Section of Neurosurgery, VA Connecticut Healthcare System, West Haven, Connecticut, USA.
Ann Surg. 2011 Jan;253(1):158-65. doi: 10.1097/SLA.0b013e3181f9bb3a.
Examine the relationship between perioperative glucose control and postoperative infections in a nationwide sample of diabetic patients undergoing a wide variety of surgical procedures.
Perioperative glucose control has been linked to postoperative infections after selected surgical procedures.
Retrospective analysis of surgical outcomes data from 1999 to 2004 on 55,408 patients with diabetes undergoing a variety of noncardiac operations contained in the Veterans Heath Administration National Surgical Quality Improvement Program database, supplemented with the Veterans Heath Administration Decision Support Services hemoglobin A1c (HbA(₁c)) and serum glucose data. Multivariate Poisson regression model of postoperative infection including demographics, comorbidities, functional status, preoperative laboratories, surgical data, and glucose control (diabetes medications, serum glucose, HbA(₁c), mean serum glucose within 24 hours after surgery).
The most common procedures were herniorrhaphy (10%), carotid endarterectomy (6.6%), and open colectomy (5.6%). Mean (SD) preoperative HbA1c concentration was 7.9% (2.3); 51% of patients had preoperative serum glucose concentrations more than 150 mg/dL; and 72% of patients had a mean 24 hour postoperative glucose concentration at least 150 mg/dL. The overall postoperative infection rate was 8.0%. Higher rates of postoperative infection were associated with mean 24 hour postoperative serum glucose concentrations of 150 to 250 mg/dL (incidence rate ratio 1.22, 95% confidence interval, 1.04-1.43; P = 0.01) and more than 250 mg/dL (incidence rate ratio: 1.43; 95% confidence interval, 1.19-1.71; P < 0.001). Preoperative HbA1c and glucose concentrations were not associated with increased infection rates.

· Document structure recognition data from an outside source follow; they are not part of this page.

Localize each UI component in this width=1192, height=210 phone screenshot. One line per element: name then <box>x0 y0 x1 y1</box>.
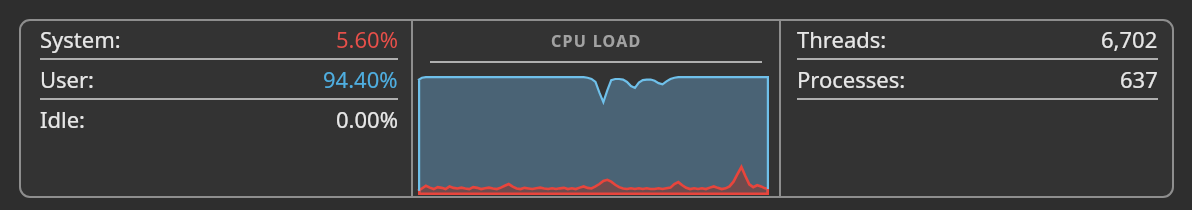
button[interactable]: User: <box>40 60 398 100</box>
button[interactable]: Threads: <box>797 20 1158 60</box>
button[interactable]: System: <box>40 20 398 60</box>
button[interactable]: Processes: <box>797 60 1158 100</box>
staticText: Processes: <box>797 64 906 94</box>
button[interactable]: System: <box>19 19 411 198</box>
staticText: 6,702 <box>1101 24 1158 54</box>
staticText: 637 <box>1120 64 1158 94</box>
staticText: System: <box>40 24 121 54</box>
staticText: Threads: <box>797 24 887 54</box>
staticText: CPU LOAD <box>551 30 642 52</box>
button[interactable]: CPU load graph <box>413 19 779 198</box>
staticText: 94.40% <box>323 64 398 94</box>
staticText: Idle: <box>40 104 85 134</box>
staticText: 5.60% <box>336 24 398 54</box>
staticText: User: <box>40 64 95 94</box>
button[interactable]: Idle: <box>40 100 398 138</box>
button[interactable]: Threads: <box>781 19 1174 198</box>
staticText: 0.00% <box>336 104 398 134</box>
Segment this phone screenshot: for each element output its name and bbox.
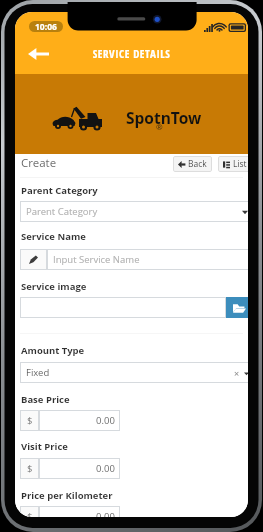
button[interactable]: Back xyxy=(25,41,51,67)
staticText: 0.00 xyxy=(96,510,115,517)
staticText: Parent Category xyxy=(26,205,98,218)
staticText: 0.00 xyxy=(96,414,115,427)
button[interactable]: Fixed xyxy=(20,362,248,383)
button[interactable] xyxy=(20,297,226,318)
staticText: Visit Price xyxy=(21,440,68,453)
staticText: 0.00 xyxy=(96,462,115,475)
staticText: Create xyxy=(21,155,57,171)
staticText: 10:06 xyxy=(35,21,57,32)
button[interactable]: 0.00 xyxy=(39,458,120,479)
staticText: Price per Kilometer xyxy=(21,489,113,502)
staticText: Back xyxy=(188,158,207,170)
button[interactable]: Browse file xyxy=(226,297,248,318)
staticText: SERVICE DETAILS xyxy=(72,46,191,61)
staticText: Amount Type xyxy=(21,344,85,357)
button[interactable]: 0.00 xyxy=(39,410,120,431)
staticText: Parent Category xyxy=(21,184,98,197)
staticText: List xyxy=(233,158,247,170)
button[interactable]: Input Service Name xyxy=(47,249,248,270)
staticText: Service Name xyxy=(21,230,86,243)
staticText: $ xyxy=(27,462,33,475)
staticText: Base Price xyxy=(21,393,70,406)
button[interactable]: 0.00 xyxy=(39,506,120,517)
staticText: $ xyxy=(27,414,33,427)
staticText: Fixed xyxy=(26,366,50,379)
staticText: Service image xyxy=(21,280,87,293)
button[interactable]: Back xyxy=(173,156,212,172)
button[interactable]: Parent Category xyxy=(20,201,248,222)
staticText: $ xyxy=(27,510,33,517)
staticText: × xyxy=(234,367,240,379)
staticText: ® xyxy=(156,121,163,132)
staticText: Input Service Name xyxy=(53,253,140,266)
staticText: SpotnTow xyxy=(126,107,202,128)
button[interactable]: List xyxy=(218,156,248,172)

In a large nationwide sample of diabetic patients undergoing a variety of noncardiac surgical procedures, glucose control in the first 24 hours after surgery was poor, and mean serum glucose concentrations of 150 mg/dL and higher during this time period were associated with increased rates of postoperative infectious complications.
在一个接受各种手术的糖尿病患者的全国性样本中,研究围手术期血糖控制与术后感染之间的关系。
围手术期血糖控制与某些手术后的术后感染有关。
对退伍军人事务部全国手术质量改进计划数据库中 1999 年至 2004 年期间 55408 例接受各种非心脏手术的糖尿病患者的手术结果数据进行回顾性分析,这些数据补充了退伍军人事务部决策支持服务糖化血红蛋白(HbA1c)和血清葡萄糖数据。采用多变量泊松回归模型对术后感染进行分析,包括人口统计学、合并症、功能状态、术前实验室、手术数据和血糖控制(糖尿病药物、血清葡萄糖、HbA1c、术后 24 小时内平均血清葡萄糖)。

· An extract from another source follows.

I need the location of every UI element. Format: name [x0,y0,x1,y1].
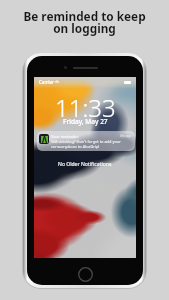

最常见的手术是疝修补术(10%)、颈动脉内膜切除术(6.6%)和开放性结肠切除术(5.6%)。术前 HbA1c 浓度的平均值(标准差)为 7.9%(2.3);51%的患者术前血清葡萄糖浓度超过 150mg/dL;72%的患者术后 24 小时平均血糖浓度至少为 150mg/dL。总的术后感染率为 8.0%。更高的术后感染率与术后 24 小时内 150-250mg/dL 的平均血清葡萄糖浓度相关(发生率比 1.22,95%置信区间 1.04-1.43;P=0.01)和超过 250mg/dL(发生率比 1.43,95%置信区间 1.19-1.71;P<0.001)。术前 HbA1c 和血糖浓度与感染率增加无关。
在一个接受各种非心脏手术的糖尿病患者的大型全国性样本中,术后 24 小时内的血糖控制较差,在此期间 150mg/dL 及以上的平均血清葡萄糖浓度与术后感染并发症发生率增加有关。